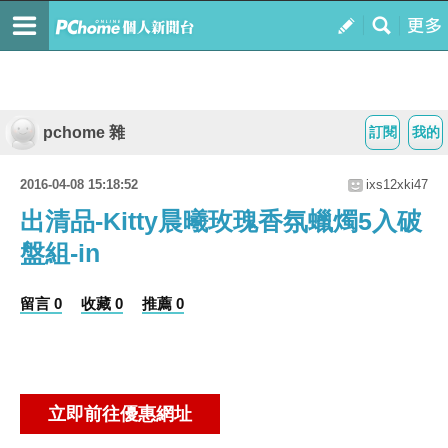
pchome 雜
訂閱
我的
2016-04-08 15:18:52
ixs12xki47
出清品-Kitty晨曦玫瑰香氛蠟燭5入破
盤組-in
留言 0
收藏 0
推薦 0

==

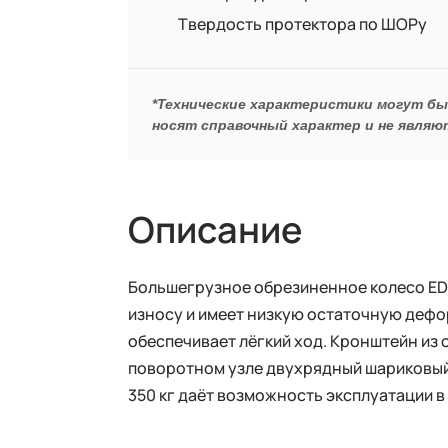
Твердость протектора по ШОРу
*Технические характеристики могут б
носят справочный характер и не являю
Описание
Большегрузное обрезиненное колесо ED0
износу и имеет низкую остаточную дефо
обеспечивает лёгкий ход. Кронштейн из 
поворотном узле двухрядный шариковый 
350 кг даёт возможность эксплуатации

* TO DO: Precisely the lines between those holding "носят справочный характер и не являю" and "350 кг даёт возможность эксплуатации", inclusive, are to be reproduced from the listing above, with nothing added.

* RESPONSE TO THIS TASK:
носят справочный характер и не являю
Описание
Большегрузное обрезиненное колесо ED0
износу и имеет низкую остаточную дефо
обеспечивает лёгкий ход. Кронштейн из 
поворотном узле двухрядный шариковый 
350 кг даёт возможность эксплуатации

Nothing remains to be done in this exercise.